Stored data entries:
*** Begin section ***
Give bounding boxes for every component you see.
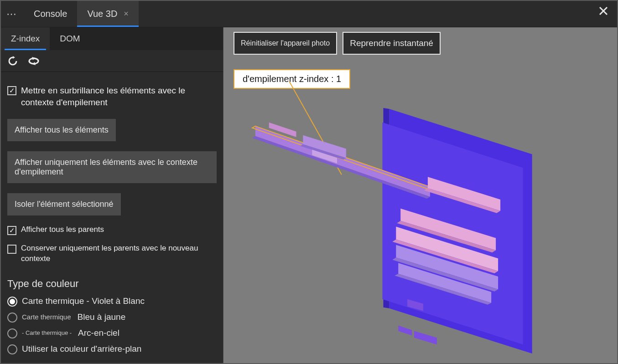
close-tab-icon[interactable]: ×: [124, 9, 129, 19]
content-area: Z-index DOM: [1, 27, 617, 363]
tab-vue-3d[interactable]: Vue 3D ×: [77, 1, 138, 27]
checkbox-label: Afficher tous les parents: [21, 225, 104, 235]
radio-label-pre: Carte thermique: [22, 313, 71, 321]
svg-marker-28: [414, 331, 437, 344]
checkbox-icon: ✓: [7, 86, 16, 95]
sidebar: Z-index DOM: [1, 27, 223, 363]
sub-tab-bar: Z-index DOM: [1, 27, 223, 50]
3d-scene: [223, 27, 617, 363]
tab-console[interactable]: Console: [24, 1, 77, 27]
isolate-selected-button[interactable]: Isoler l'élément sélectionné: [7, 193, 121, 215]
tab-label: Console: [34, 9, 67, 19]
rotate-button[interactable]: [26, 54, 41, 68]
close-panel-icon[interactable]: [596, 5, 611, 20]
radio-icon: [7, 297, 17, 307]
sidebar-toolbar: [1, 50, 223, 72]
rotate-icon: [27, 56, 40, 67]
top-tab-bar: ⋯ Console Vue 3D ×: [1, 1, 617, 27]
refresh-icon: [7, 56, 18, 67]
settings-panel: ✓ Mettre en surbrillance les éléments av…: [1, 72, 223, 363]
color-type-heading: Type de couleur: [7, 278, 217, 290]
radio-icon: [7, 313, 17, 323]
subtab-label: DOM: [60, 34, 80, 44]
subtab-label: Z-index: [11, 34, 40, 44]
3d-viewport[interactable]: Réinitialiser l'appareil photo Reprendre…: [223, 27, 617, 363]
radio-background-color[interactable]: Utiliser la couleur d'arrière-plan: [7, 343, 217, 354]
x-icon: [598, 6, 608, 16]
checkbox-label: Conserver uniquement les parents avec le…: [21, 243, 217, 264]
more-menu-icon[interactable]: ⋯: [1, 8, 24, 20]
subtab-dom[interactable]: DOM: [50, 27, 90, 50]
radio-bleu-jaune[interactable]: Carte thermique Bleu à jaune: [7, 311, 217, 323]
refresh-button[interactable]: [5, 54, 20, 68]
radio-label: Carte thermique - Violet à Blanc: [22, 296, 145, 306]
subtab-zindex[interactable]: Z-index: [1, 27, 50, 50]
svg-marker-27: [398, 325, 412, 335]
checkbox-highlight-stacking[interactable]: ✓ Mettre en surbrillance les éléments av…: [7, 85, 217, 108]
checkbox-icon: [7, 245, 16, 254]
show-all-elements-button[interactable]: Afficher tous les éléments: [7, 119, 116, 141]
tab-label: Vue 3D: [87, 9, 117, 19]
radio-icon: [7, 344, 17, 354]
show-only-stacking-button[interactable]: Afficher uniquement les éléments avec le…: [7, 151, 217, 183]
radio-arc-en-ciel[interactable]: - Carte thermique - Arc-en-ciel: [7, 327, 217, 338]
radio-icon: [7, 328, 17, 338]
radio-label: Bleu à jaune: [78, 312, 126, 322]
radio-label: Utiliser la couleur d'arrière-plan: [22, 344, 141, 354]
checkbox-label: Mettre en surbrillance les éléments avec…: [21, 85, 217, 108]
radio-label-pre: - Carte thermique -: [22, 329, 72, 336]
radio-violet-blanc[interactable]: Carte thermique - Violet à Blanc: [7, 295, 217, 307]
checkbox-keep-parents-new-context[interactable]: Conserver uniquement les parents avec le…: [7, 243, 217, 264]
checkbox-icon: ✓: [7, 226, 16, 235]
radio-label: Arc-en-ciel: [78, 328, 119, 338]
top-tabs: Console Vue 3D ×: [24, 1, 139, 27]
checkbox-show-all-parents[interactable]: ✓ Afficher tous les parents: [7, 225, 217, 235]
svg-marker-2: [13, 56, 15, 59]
*** End section ***
What is required: The lines to copy are those above that contain the string "Utiliser".

Problem solution:
radio-background-color[interactable]: Utiliser la couleur d'arrière-plan: [7, 343, 217, 354]
radio-label: Utiliser la couleur d'arrière-plan: [22, 344, 141, 354]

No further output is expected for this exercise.